===== INFORMATION

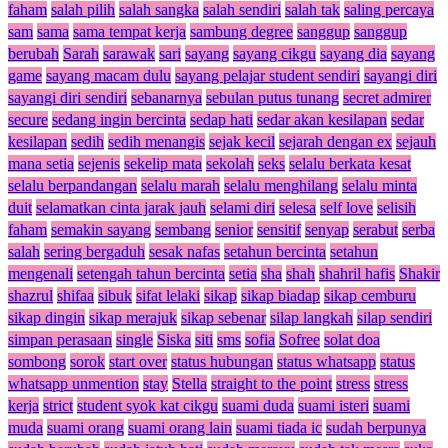
faham
salah pilih
salah sangka
salah sendiri
salah tak
saling percaya
sam
sama
sama tempat kerja
sambung degree
sanggup
sanggup
berubah
Sarah
sarawak
sari
sayang
sayang cikgu
sayang dia
sayang
game
sayang macam dulu
sayang pelajar student sendiri
sayangi diri
sayangi diri sendiri
sebanarnya
sebulan putus tunang
secret admirer
secure
sedang ingin bercinta
sedap hati
sedar akan kesilapan
sedar
kesilapan
sedih
sedih menangis
sejak kecil
sejarah dengan ex
sejauh
mana setia
sejenis
sekelip mata
sekolah
seks
selalu berkata kesat
selalu berpandangan
selalu marah
selalu menghilang
selalu minta
duit
selamatkan cinta jarak jauh
selami diri
selesa
self love
selisih
faham
semakin sayang
sembang
senior
sensitif
senyap
serabut
serba
salah
sering bergaduh
sesak nafas
setahun bercinta
setahun
mengenali
setengah tahun bercinta
setia
sha
shah
shahril hafis
Shakir
shazrul
shifaa
sibuk
sifat lelaki
sikap
sikap biadap
sikap cemburu
sikap dingin
sikap merajuk
sikap sebenar
silap langkah
silap sendiri
simpan perasaan
single
Siska
siti
sms
sofia
Sofree
solat doa
sombong
sorok
start over
status hubungan
status whatsapp
status
whatsapp unmention
stay
Stella
straight to the point
stress
stress
kerja
strict
student syok kat cikgu
suami duda
suami isteri
suami
muda
suami orang
suami orang lain
suami tiada ic
sudah berpunya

==========

### EXERCISE DIRECTIONS
Please give back the data above word for word, with no pictures included.

### RESPONSE AREA
faham
salah pilih
salah sangka
salah sendiri
salah tak
saling percaya
sam
sama
sama tempat kerja
sambung degree
sanggup
sanggup
berubah
Sarah
sarawak
sari
sayang
sayang cikgu
sayang dia
sayang
game
sayang macam dulu
sayang pelajar student sendiri
sayangi diri
sayangi diri sendiri
sebanarnya
sebulan putus tunang
secret admirer
secure
sedang ingin bercinta
sedap hati
sedar akan kesilapan
sedar
kesilapan
sedih
sedih menangis
sejak kecil
sejarah dengan ex
sejauh
mana setia
sejenis
sekelip mata
sekolah
seks
selalu berkata kesat
selalu berpandangan
selalu marah
selalu menghilang
selalu minta
duit
selamatkan cinta jarak jauh
selami diri
selesa
self love
selisih
faham
semakin sayang
sembang
senior
sensitif
senyap
serabut
serba
salah
sering bergaduh
sesak nafas
setahun bercinta
setahun
mengenali
setengah tahun bercinta
setia
sha
shah
shahril hafis
Shakir
shazrul
shifaa
sibuk
sifat lelaki
sikap
sikap biadap
sikap cemburu
sikap dingin
sikap merajuk
sikap sebenar
silap langkah
silap sendiri
simpan perasaan
single
Siska
siti
sms
sofia
Sofree
solat doa
sombong
sorok
start over
status hubungan
status whatsapp
status
whatsapp unmention
stay
Stella
straight to the point
stress
stress
kerja
strict
student syok kat cikgu
suami duda
suami isteri
suami
muda
suami orang
suami orang lain
suami tiada ic
sudah berpunya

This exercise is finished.